Overall, Goldman’s account of CWA’s late twentieth century search for firms willing to create a union-friendly “workplace of the future” for service reps is a cautionary tale. Under Morton Bahr, who served as national president for twenty years until his retirement in 2005, the union was one of the American Federation of Labor and Congress of Industrial Organizations (AFL-CIO) affiliates most eager to experiment with “labor-management partnerships” as a supposedly helpful addition to collective bargaining.
But as early as 1989, Goldman notes, a dissenting AT&T local president in New York City named Laura Unger refused to participate in “quality of work-life” (QWL) programs. Unger warned that the goal of QWL training was to get workers “to internalize the goals of management,” under the guise of empowering them. In her view, such joint programs were part of an anti-union strategy that would lead to union members acting “against their own self-interest as workers.”
Anti-QWL sentiment gained further traction among sixty thousand Nynex (now Verizon) workers who struck, successfully, against contract concessions that same year. After the four-month Communication Workers of America–International Brotherhood of Electrical Workers (IBEW) work stoppage, management unleashed a blizzard of warm and fuzzy schemes for “process improvement,” “self-managing teams,” and “making things better” — all under the rubric of a “vision quest” for “quality.”
Nynex locals began to develop a different post-strike agenda. Local officers and stewards received Labor Notes–assisted training about the pitfalls of quality circles. This union education was conducted under the wing of Jan Pierce, a CWA regional vice president, whose political differences with Bahr led to his defeat a few years later by a CWA headquarters–backed candidate.
While influenced by the Labor Notes critiques of QWL, one upstate New York telecom local, issued its own policy statement, entitled “Their Quality and Ours.” This document opposed joint programs that would bypass the union and “require conformity to company-determined objectives, divide workers into competing groups internally and statewide, undermine workplace conditions, and erode the independence of the union.”
To counter this threat, Nynex locals developed a coordinated campaign to get the Public Service Commission in New York to impose new quality standards on the company’s landline service (then more widely used and regulated). The goal was to pressure management to hire more techs and service reps, under conditions that would allow them to serve customers better.
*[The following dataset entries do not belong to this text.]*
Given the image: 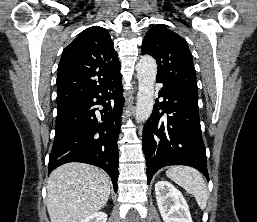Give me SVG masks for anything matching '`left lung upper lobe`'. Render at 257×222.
<instances>
[{"label":"left lung upper lobe","instance_id":"left-lung-upper-lobe-1","mask_svg":"<svg viewBox=\"0 0 257 222\" xmlns=\"http://www.w3.org/2000/svg\"><path fill=\"white\" fill-rule=\"evenodd\" d=\"M141 54H149L156 60V79L198 95L192 54L177 33L161 25L153 26L144 37Z\"/></svg>","mask_w":257,"mask_h":222}]
</instances>
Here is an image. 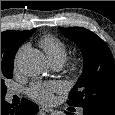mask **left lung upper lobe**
<instances>
[{"instance_id": "1", "label": "left lung upper lobe", "mask_w": 115, "mask_h": 115, "mask_svg": "<svg viewBox=\"0 0 115 115\" xmlns=\"http://www.w3.org/2000/svg\"><path fill=\"white\" fill-rule=\"evenodd\" d=\"M60 30L77 43L84 58L82 75L70 91L67 103L115 115V63L110 49L99 36L85 28Z\"/></svg>"}]
</instances>
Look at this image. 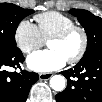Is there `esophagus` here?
<instances>
[{"mask_svg": "<svg viewBox=\"0 0 102 102\" xmlns=\"http://www.w3.org/2000/svg\"><path fill=\"white\" fill-rule=\"evenodd\" d=\"M53 76L52 73H40L39 79L40 80H49Z\"/></svg>", "mask_w": 102, "mask_h": 102, "instance_id": "esophagus-1", "label": "esophagus"}]
</instances>
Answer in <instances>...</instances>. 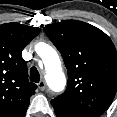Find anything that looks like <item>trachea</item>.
Segmentation results:
<instances>
[{
  "mask_svg": "<svg viewBox=\"0 0 117 117\" xmlns=\"http://www.w3.org/2000/svg\"><path fill=\"white\" fill-rule=\"evenodd\" d=\"M30 81L38 83L40 81V74L36 67L30 69Z\"/></svg>",
  "mask_w": 117,
  "mask_h": 117,
  "instance_id": "3493384b",
  "label": "trachea"
}]
</instances>
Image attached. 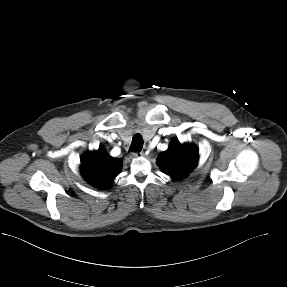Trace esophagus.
Segmentation results:
<instances>
[{
    "label": "esophagus",
    "instance_id": "34e87169",
    "mask_svg": "<svg viewBox=\"0 0 287 287\" xmlns=\"http://www.w3.org/2000/svg\"><path fill=\"white\" fill-rule=\"evenodd\" d=\"M143 155H144L143 152H134V153H132L133 157H142Z\"/></svg>",
    "mask_w": 287,
    "mask_h": 287
}]
</instances>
Call center shutdowns, driven by COVID four years ago, added a new wrinkle to the struggle for workplace improvements when customer calls were redirected to service reps working from home. For many CWA at AT&T and Verizon, this eliminated the need for long commutes, leading to more family time, reduced absenteeism, and greater job satisfaction.
So last year, customer service reps made their voices heard again in a lively CWA presidential campaign debate about whether they should still have the flexibility to work from home or be herded back into traditional workplaces with less desirable conditions.
There’s no better back story to that recent tug-of-war than Disconnected, with its well-researched account of call center work and its continuing discontents.